¿Te sientes con suerte? Bueno, aquí tendrás la suerte de aburrirte.
En ésta parte III que no está dirigida por Eli Roth y que nis las luces de Quentin Tarantino se ven, además de que SONY compró los derechos cuando LionsGate había hecho un gran trabajo con las antiguas dos.
En esta ocasión regresamos con el típico grupo de amigos que deciden ir a celebrar la despedida de soltero de uno de ellos en Las Vegas que será nuestro nuevo Eslovaquia.
Lo bueno de Hostel parte III...
Cuando termina (LOL) quizás el final es lo único rescatable de esa película, ya que da ese giro esperado/inesperado donde el mal siempre gana con esa típica venganza a la que nos acostumbraron en las últimas dos.
Lo malo de Hostel parte III...
Ésta será la primera película en la que hablaré más de las cosas malas que buenas; pero vamos, Hostel parte III lo único que buscaba eran ingresos, usaron el título de "Hostel" sólo por mera publicidad porque aunque tratan de tomar el mismo protocolo, definitivamente queda muy por debajo de la segunda y ni siquiera llega a los tobillos de la primera.

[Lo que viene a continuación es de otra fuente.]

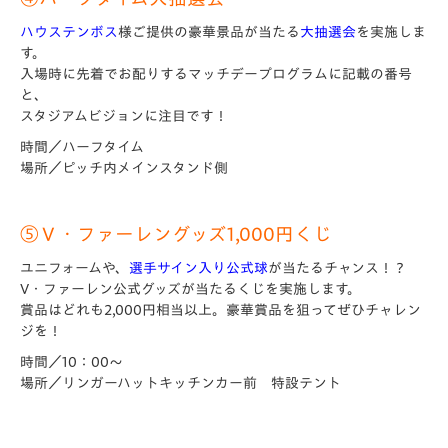
ハウステンボス
様ご提供の豪華景品が当たる
大抽選会
を実施しま
す。
入場時に先着でお配りするマッチデープログラムに記載の番号
と、
スタジアムビジョンに注目です！
時間／ハーフタイム
場所／ピッチ内メインスタンド側
⑤Ｖ・ファーレングッズ1,000円くじ
ユニフォームや、
選手サイン入り公式球
が当たるチャンス！？
V・ファーレン公式グッズが当たるくじを実施します。
賞品はどれも2,000円相当以上。豪華賞品を狙ってぜひチャレン
ジを！
時間／10：00～
場所／リンガーハットキッチンカー前 特設テント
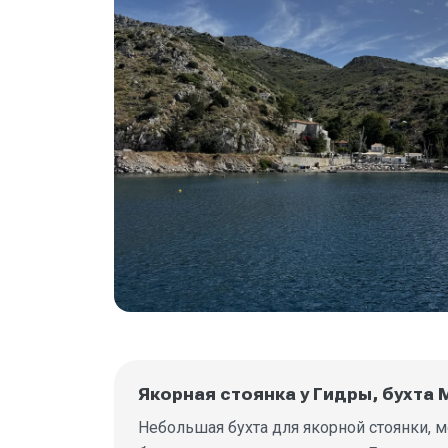
Якорная стоянка у Гидры, бухта
Небольшая бухта для якорной стоянки, м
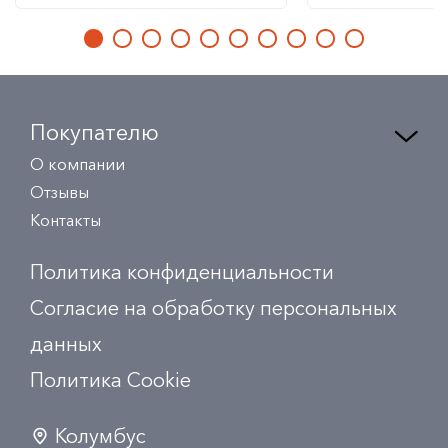
Покупателю
О компании
Отзывы
Контакты
Политика конфиденциальности
Согласие на обработку персональных
данных
Политика Сookie
Колумбус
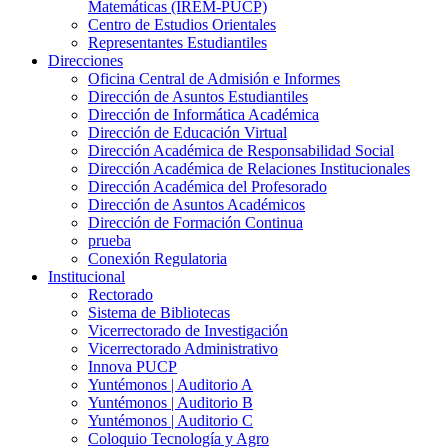
Matemáticas (IREM-PUCP)
Centro de Estudios Orientales
Representantes Estudiantiles
Direcciones
Oficina Central de Admisión e Informes
Dirección de Asuntos Estudiantiles
Dirección de Informática Académica
Dirección de Educación Virtual
Dirección Académica de Responsabilidad Social
Dirección Académica de Relaciones Institucionales
Dirección Académica del Profesorado
Dirección de Asuntos Académicos
Dirección de Formación Continua
prueba
Conexión Regulatoria
Institucional
Rectorado
Sistema de Bibliotecas
Vicerrectorado de Investigación
Vicerrectorado Administrativo
Innova PUCP
Yuntémonos | Auditorio A
Yuntémonos | Auditorio B
Yuntémonos | Auditorio C
Coloquio Tecnología y Agro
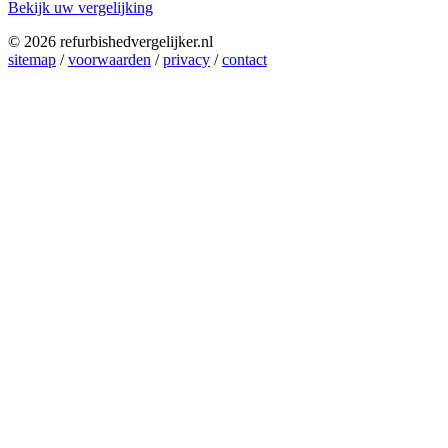
Bekijk uw vergelijking
© 2026 refurbishedvergelijker.nl
sitemap
/
voorwaarden
/
privacy
/
contact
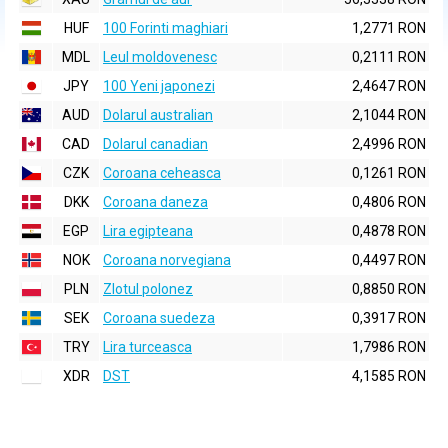
HUF
100 Forinti maghiari
1,2771 RON
MDL
Leul moldovenesc
0,2111 RON
JPY
100 Yeni japonezi
2,4647 RON
AUD
Dolarul australian
2,1044 RON
CAD
Dolarul canadian
2,4996 RON
CZK
Coroana ceheasca
0,1261 RON
DKK
Coroana daneza
0,4806 RON
EGP
Lira egipteana
0,4878 RON
NOK
Coroana norvegiana
0,4497 RON
PLN
Zlotul polonez
0,8850 RON
SEK
Coroana suedeza
0,3917 RON
TRY
Lira turceasca
1,7986 RON
XDR
DST
4,1585 RON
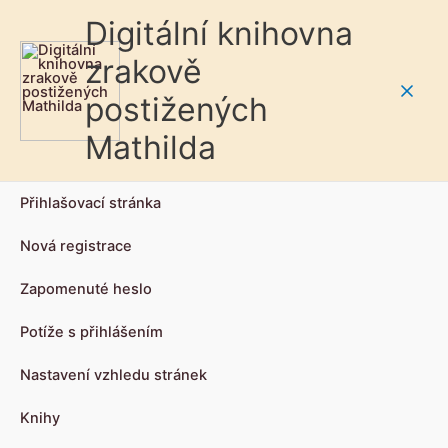
Digitální knihovna
zrakově
postižených
Main
Mathilda
Men
Přihlašovací stránka
Nová registrace
Zapomenuté heslo
Potíže s přihlášením
Nastavení vzhledu stránek
Knihy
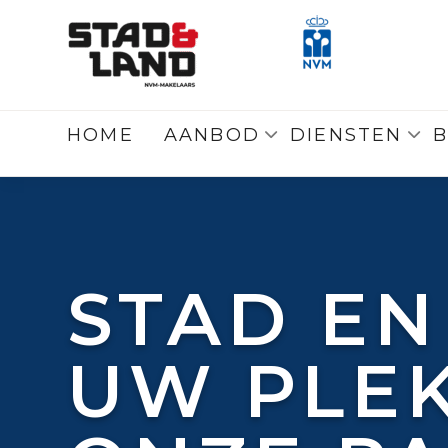
HOME
AANBOD
DIENSTEN
B
STAD EN
UW PLEK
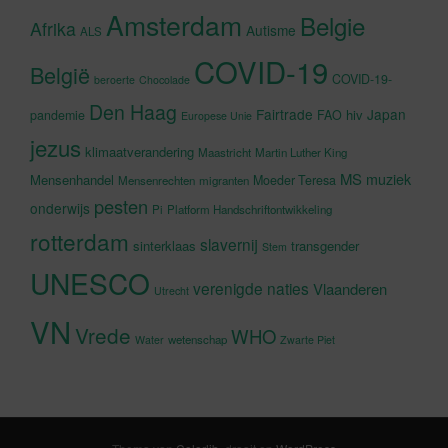
Amsterdam
Belgie
Afrika
Autisme
ALS
COVID-19
België
COVID-19-
beroerte
Chocolade
Den Haag
Fairtrade
Japan
hiv
pandemie
FAO
Europese Unie
jezus
klimaatverandering
Maastricht
Martin Luther King
MS
muziek
Mensenhandel
Moeder Teresa
Mensenrechten
migranten
pesten
onderwijs
Pi
Platform Handschriftontwikkeling
rotterdam
slavernij
sinterklaas
transgender
Stem
UNESCO
verenigde naties
Vlaanderen
Utrecht
VN
Vrede
WHO
wetenschap
Water
Zwarte Piet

Las torturas a pesar de que tratan de verse más "refinadas" y con más uso de la tecnología y de expertos cirujanos, no tienen sentido, no tienen esa crudeza a la que nos había acostumbrado. Esta película definitivamente no tiene crudeza, lo único que verás en la primera parte es un montón de pechos, prostitutas y a unos amigos de treinta y tantos de fiesta.
Aquí sólo vemos a un montón de personas ricas malgastando su dinero y sintiéndose los amos del mundo.
Tenían una que otra idea buena para mostrarnos un festival de sangre, pero supongo que la productora decidió que el director (Scott Spiegel; yo sé que a muchos les suena el hombre y ha hecho buenas películas a decir verdad) no se excediera con estas escenas.
Como ya lo dije, sólo buscaban ingresos dándonos basura como premio.
¿Merece la pena ver Hostel parte III? Definitivamente no.
¿La puedo encontrar en Netflix? Adelante, ahí está; también en la internet es fácil encontrarla, en tu puesto de películas más cercano también. Pero que conste que yo ya te advertí a lo que te atiendes.